KHARTOUM (Reuters) - Security forces stormed a protest camp in the Sudanese capital Khartoum on Monday morning and at least nine people were reported killed in the worst violence since the overthrow of President Omar al-Bashir in April.
Footage broadcast by Al Hadath and Al Jazeera television showed chaotic scenes of people fleeing through streets as sustained bursts of gunfire crackled in the air. People rushed to carry away those who had been hit, the footage showed.
The main protest group accused the ruling military council of trying to break up the camp, calling the action “a massacre”. The council said the security forces had targeted “unruly” groups in an adjacent area.
An alliance of protest and opposition groups said it was halting all contact with the military council. The two sides had been negotiating for weeks over who should govern in a transitional period following the overthrow of Bashir but the talks had become deadlocked.
The Transitional Military Council (TMC) had offered to let protesters form a government but insists on maintaining overall authority during an interim period. The demonstrators want civilians to run the transitional period and lead Sudan’s 40 million people to democracy.
Thousands of young men and women have been taking turns to camp outside the Defence Ministry, the focal point of anti-government protests that started in December.

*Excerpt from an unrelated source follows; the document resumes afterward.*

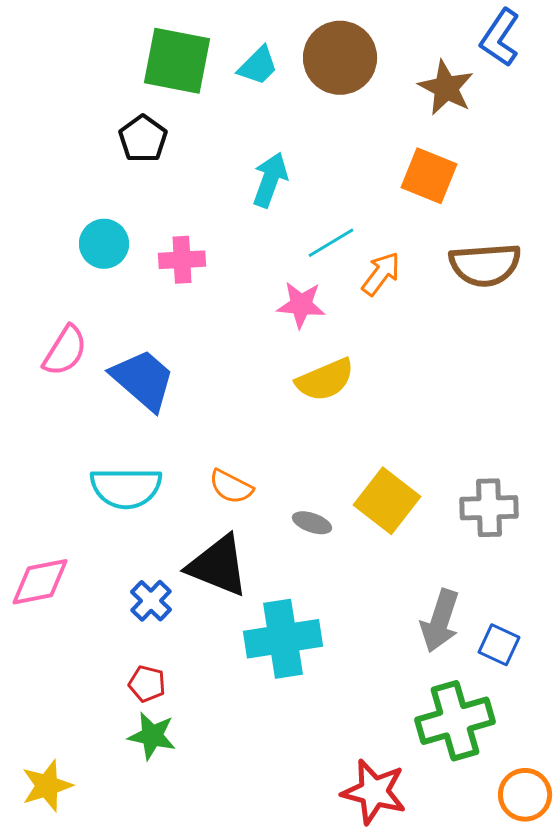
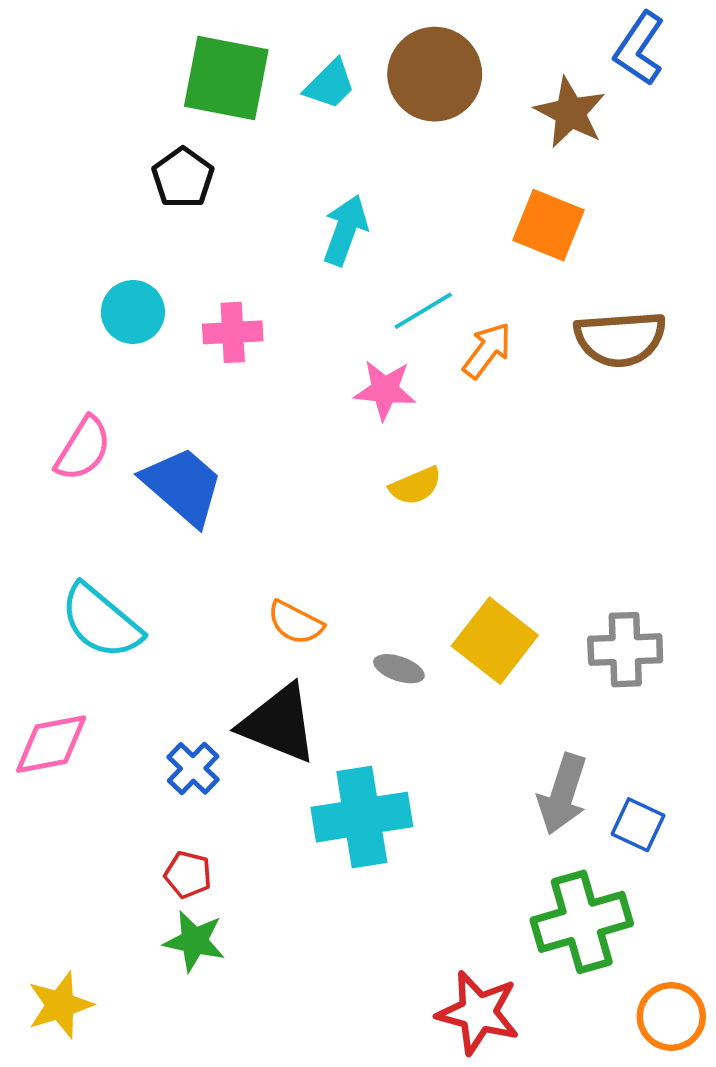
yellow semicircle: (325, 380) -> (416, 486), size x0.7
cyan semicircle: (126, 488) -> (101, 621), moved, turned 40

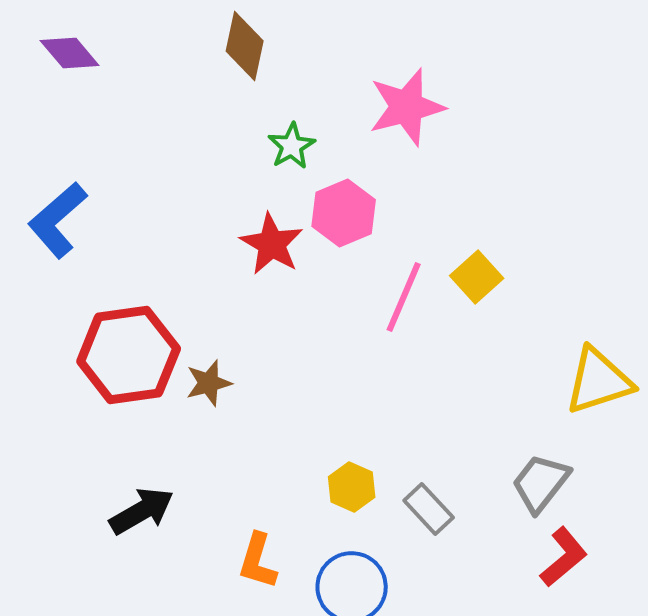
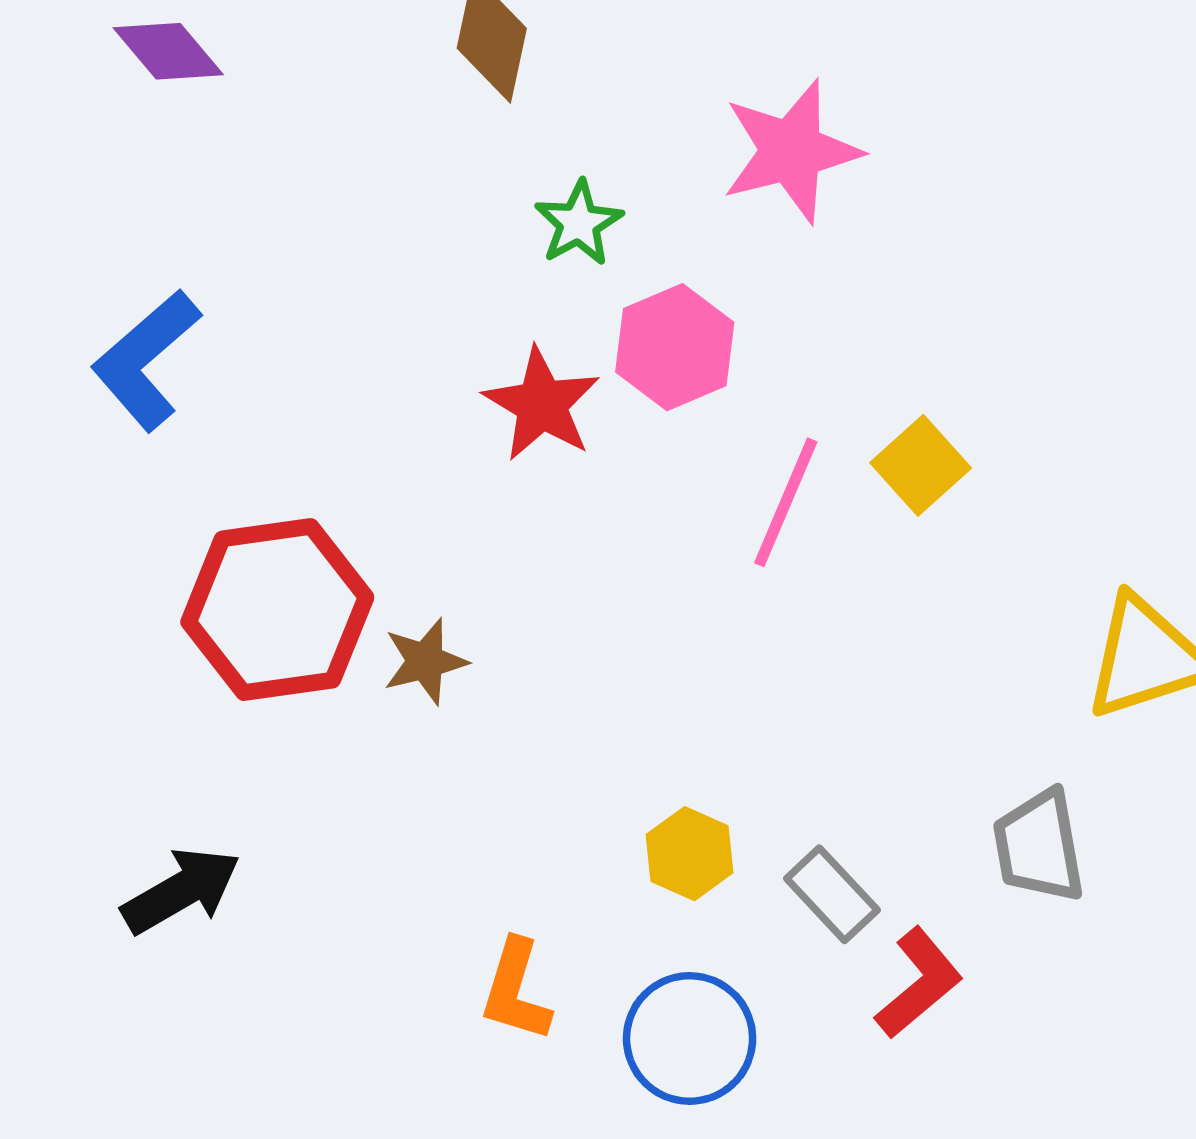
gray trapezoid: (541, 483) -> (1039, 846), turned -48
black arrow: (142, 511) -> (181, 891), moved
red L-shape: (564, 557) -> (919, 983), moved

A group of doctors linked to the opposition said nine “martyrs” had been killed in Monday’s violence and that the number of casualties was still rising.
“The protesters holding a sit-in in front of the army general command are facing a massacre in a treacherous attempt to disperse the protest,” said the Sudanese Professionals Association, the group that has spearheaded protests since December.
It urged the Sudanese people to come to their aid.
The military council’s spokesman, Lieutenant General Shams El Din Kabbashi, said the raid targeted criminals and that the protesters were safe.
“The protest camp has not been dispersed,” Kabbashi said. “The security forces were trying to disperse unruly (elements) in the Colombia area, near the protest site, and some of these elements fled to the protest site and caused this chaos.”
The council was still committed to a political settlement and was ready to resume talks on a civilian transition soon, Kabbashi added, speaking before the alliance called off the talks.
The British Ambassador in Khartoum said he had heard heavy gunfire for more than an hour from his residence and he was extremely concerned.
“No excuse for any such attack. This. Must. Stop. Now,” Ambassador Irfan Siddiq wrote on Twitter.
Alyson King, the British government spokeswoman for the Middle East and North Africa, said the international community would hold the military council responsible for the violence.
The U.S. Embassy in Khartoum also described the attack on the protest camp as “wrong” and said it must stop.
“Responsibility falls on the TMC. The TMC cannot responsibly lead the people of Sudan,” the embassy said on its Twitter account.
The European Union called on the military leaders to allow people to protest peacefully and urged a speedy transfer of power to civilians.
Television footage showed black smoke rising from tents apparently torched by the raiding force.
Protesters poured into the streets in Khartoum and its twin city of Omdurman, on the opposite side of the River Nile, after news of the raid spread. Demonstrators blocked roads with rocks and burning tyres, witnesses said.
Demonstrators, some waving Sudanese flags, hurled stones at security forces, who charged amid sounds of intense gunfire.
A video posted on social media showed one protester collapse to the ground, crying in pain after being hit by what appeared as live fire.
A Reuters witness saw troops wielding batons, including riot police and members of the paramilitary Rapid Support Forces (RSF), deploy in central Khartoum and close roads, apparently to try to block people from reaching the protest site.
Bridges over the Nile have also been blocked.
The RSF is commanded by General Mohamed Hamdan Dagalo, the military council’s deputy head. Dagalo, known as Hemedti, is a close ally of the United Arab Emirates and Saudi Arabia and sent Sudanese troop to join the coalition they lead in Yemen’s civil war.
The UAE and Saudi Arabia believe political Islam is a existential threat and are eager to root out Islamists who dominated in Sudan under Bashir’s three-decade rule.
The military’s role in ousting Bashir has raised fears among many Sudanese that their country could follow a similar path to neighbouring Egypt after its 2011 uprising.
There, a military council oversaw a turbulent and sometimes violent transition before army chief Abdel Fattah al-Sisi led the overthrow of Egypt’s first freely elected president, Mohamed Mursi. Sisi was elected president in 2014 and again in 2018 with 97 percent of the vote.
Under Bashir, a former general who was wanted by international prosecutors for alleged war crimes in the Darfur region, Sudan was on a U.S. list of sponsors of terrorism.